### [What you have to do]
The reply is to contain the full listing, repeated exactly, with pictures left out.

### [The records]

****************

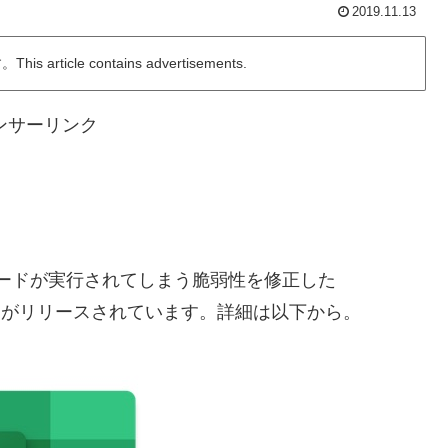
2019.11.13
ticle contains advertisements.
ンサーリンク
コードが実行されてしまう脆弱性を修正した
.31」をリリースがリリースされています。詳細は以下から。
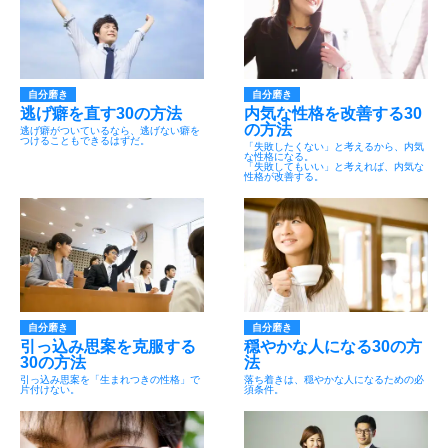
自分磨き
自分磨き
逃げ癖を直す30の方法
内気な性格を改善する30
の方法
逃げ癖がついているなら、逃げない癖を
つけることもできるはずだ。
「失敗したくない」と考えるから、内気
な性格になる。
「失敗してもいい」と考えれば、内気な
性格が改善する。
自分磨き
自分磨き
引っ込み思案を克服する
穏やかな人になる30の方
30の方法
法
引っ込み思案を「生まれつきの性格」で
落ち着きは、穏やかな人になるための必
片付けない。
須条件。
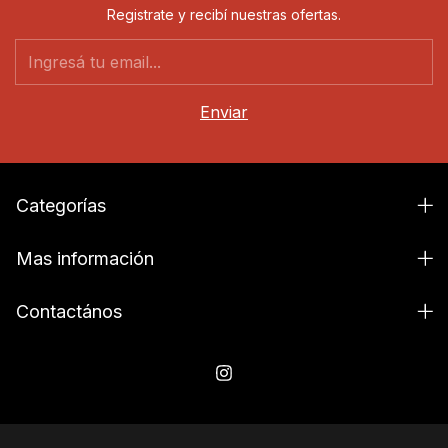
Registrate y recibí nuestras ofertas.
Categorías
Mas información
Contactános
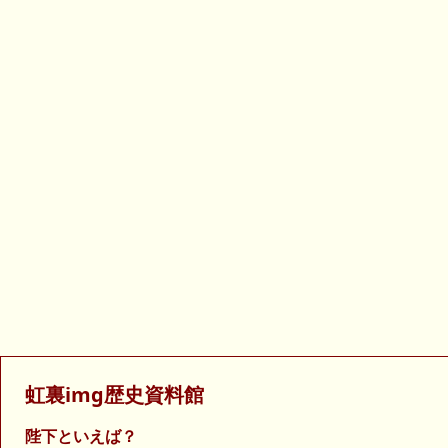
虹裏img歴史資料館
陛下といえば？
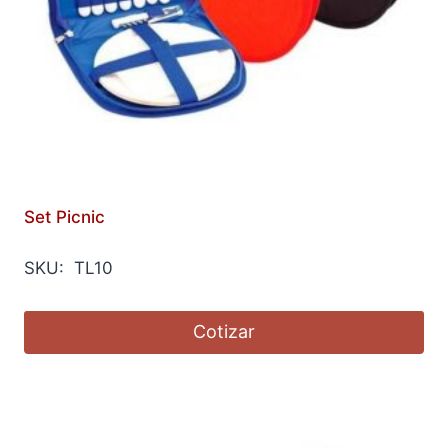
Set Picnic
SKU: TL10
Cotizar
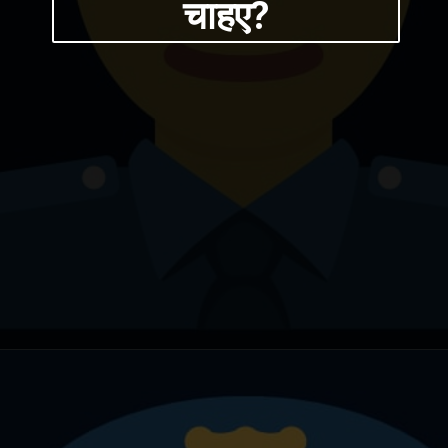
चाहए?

****************

### [Task answer]
2019.11.13
ticle contains advertisements.
ンサーリンク
コードが実行されてしまう脆弱性を修正した
.31」をリリースがリリースされています。詳細は以下から。
自分磨き
自分磨き
逃げ癖を直す30の方法
内気な性格を改善する30
の方法
逃げ癖がついているなら、逃げない癖を
つけることもできるはずだ。
「失敗したくない」と考えるから、内気
な性格になる。
「失敗してもいい」と考えれば、内気な
性格が改善する。
自分磨き
自分磨き
引っ込み思案を克服する
穏やかな人になる30の方
30の方法
法
引っ込み思案を「生まれつきの性格」で
落ち着きは、穏やかな人になるための必
片付けない。
須条件。
Registrate y recibí nuestras ofertas.
Categorías
Mas información
Contactános
虹裏img歴史資料館
陛下といえば？
Set Picnic
SKU: TL10
Cotizar
चाहए?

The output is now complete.